Explanation:
Features
The correct completion of the sentence is:
"In a machine learning model, the data that is used as inputs are called features." According to the Microsoft Azure AI Fundamentals (AI-900) official study materials and Microsoft Learn module "Identify features of common machine learning types," the term feature refers to an individual measurable property or characteristic of the data that is used by a machine learning model to make predictions or decisions.
In supervised and unsupervised learning, features serve as the inputs to the model. They are the variables that represent the information the algorithm learns from. For example, if a model predicts the price of a house, the features might include square footage, number of bedrooms, location, and age of the property. These features feed into the model so that it can learn the relationship between inputs and outputs.
Microsoft Learn further defines these key concepts:
* Features: Input variables (independent variables) used by the model to learn patterns.
* Labels: The desired output or target variable that the model is trained to predict (e.g., price, category).
* Instances: Individual rows or data records within the dataset (each instance has multiple features).

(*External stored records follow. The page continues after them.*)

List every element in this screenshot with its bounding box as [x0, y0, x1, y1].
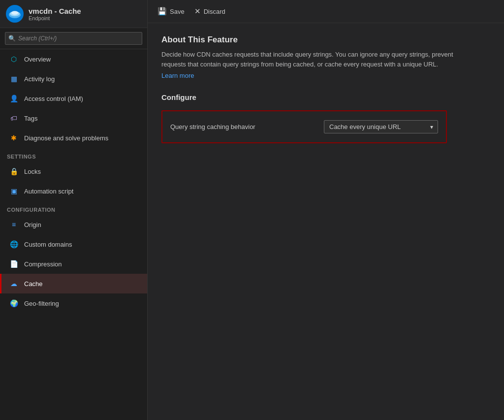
diagnose-icon: ✱ [8, 132, 19, 143]
sidebar: vmcdn - Cache Endpoint 🔍 ⬡ Overview ▦ Ac… [0, 0, 148, 420]
sidebar-item-access-control[interactable]: 👤 Access control (IAM) [0, 89, 147, 108]
discard-button[interactable]: ✕ Discard [194, 7, 225, 16]
save-button[interactable]: 💾 Save [158, 7, 185, 16]
locks-icon: 🔒 [8, 166, 19, 177]
configuration-section-label: CONFIGURATION [0, 201, 147, 215]
sidebar-item-label: Tags [24, 115, 37, 122]
discard-icon: ✕ [194, 7, 201, 16]
cache-icon: ☁ [8, 278, 19, 289]
origin-icon: ≡ [8, 219, 19, 230]
sidebar-item-origin[interactable]: ≡ Origin [0, 215, 147, 234]
geo-filtering-icon: 🌍 [8, 298, 19, 309]
sidebar-item-label: Overview [24, 56, 51, 63]
sidebar-title: vmcdn - Cache [29, 7, 81, 15]
activity-log-icon: ▦ [8, 73, 19, 84]
sidebar-item-label: Locks [24, 168, 41, 175]
sidebar-header: vmcdn - Cache Endpoint [0, 0, 147, 28]
discard-label: Discard [204, 8, 225, 15]
caching-behavior-select[interactable]: Ignore query strings Bypass caching for … [324, 120, 438, 133]
sidebar-item-label: Diagnose and solve problems [24, 134, 108, 142]
save-icon: 💾 [158, 7, 167, 16]
select-wrap: Ignore query strings Bypass caching for … [324, 120, 438, 133]
sidebar-item-label: Activity log [24, 75, 55, 83]
custom-domains-icon: 🌐 [8, 239, 19, 250]
main-content: 💾 Save ✕ Discard About This Feature Deci… [148, 0, 504, 420]
settings-section-label: SETTINGS [0, 148, 147, 162]
sidebar-header-text: vmcdn - Cache Endpoint [29, 7, 81, 21]
sidebar-item-label: Origin [24, 221, 41, 228]
save-label: Save [170, 8, 185, 15]
cloud-cdn-icon [6, 5, 24, 23]
sidebar-nav: ⬡ Overview ▦ Activity log 👤 Access contr… [0, 49, 147, 420]
tags-icon: 🏷 [8, 113, 19, 124]
sidebar-item-label: Compression [24, 260, 62, 268]
compression-icon: 📄 [8, 258, 19, 269]
sidebar-item-cache[interactable]: ☁ Cache [0, 274, 147, 293]
sidebar-item-label: Automation script [24, 188, 73, 195]
learn-more-link[interactable]: Learn more [161, 72, 194, 79]
sidebar-item-tags[interactable]: 🏷 Tags [0, 108, 147, 128]
sidebar-item-custom-domains[interactable]: 🌐 Custom domains [0, 234, 147, 254]
sidebar-search-container: 🔍 [0, 28, 147, 49]
sidebar-item-label: Access control (IAM) [24, 95, 83, 102]
sidebar-item-label: Cache [24, 280, 43, 288]
sidebar-item-diagnose[interactable]: ✱ Diagnose and solve problems [0, 128, 147, 148]
access-control-icon: 👤 [8, 93, 19, 104]
feature-description: Decide how CDN caches requests that incl… [161, 50, 467, 69]
content-area: About This Feature Decide how CDN caches… [148, 23, 504, 420]
sidebar-subtitle: Endpoint [29, 15, 81, 21]
config-row: Query string caching behavior Ignore que… [161, 110, 447, 143]
automation-icon: ▣ [8, 186, 19, 196]
svg-point-3 [11, 11, 18, 15]
search-icon: 🔍 [8, 35, 16, 42]
sidebar-item-locks[interactable]: 🔒 Locks [0, 162, 147, 181]
configure-section: Configure Query string caching behavior … [161, 93, 490, 143]
sidebar-item-compression[interactable]: 📄 Compression [0, 254, 147, 274]
sidebar-item-geo-filtering[interactable]: 🌍 Geo-filtering [0, 293, 147, 313]
sidebar-item-activity-log[interactable]: ▦ Activity log [0, 69, 147, 89]
configure-title: Configure [161, 93, 490, 101]
toolbar: 💾 Save ✕ Discard [148, 0, 504, 23]
sidebar-item-label: Custom domains [24, 241, 72, 248]
feature-title: About This Feature [161, 35, 490, 45]
sidebar-item-overview[interactable]: ⬡ Overview [0, 49, 147, 69]
search-input[interactable] [5, 32, 142, 45]
sidebar-item-automation-script[interactable]: ▣ Automation script [0, 181, 147, 201]
overview-icon: ⬡ [8, 54, 19, 65]
config-label: Query string caching behavior [170, 123, 324, 130]
sidebar-item-label: Geo-filtering [24, 300, 59, 307]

* Functions: Algorithms or mathematical operations used during training and prediction - not data inputs.
Therefore, among the provided options - features, functions, labels, instances - only features accurately describe the data elements used as inputs for training or inference in a machine learning model.
In summary, within the AI-900 learning context:
* Features = inputs to the model.
* Labels = outputs for supervised learning.
* Instances = examples (rows) of data.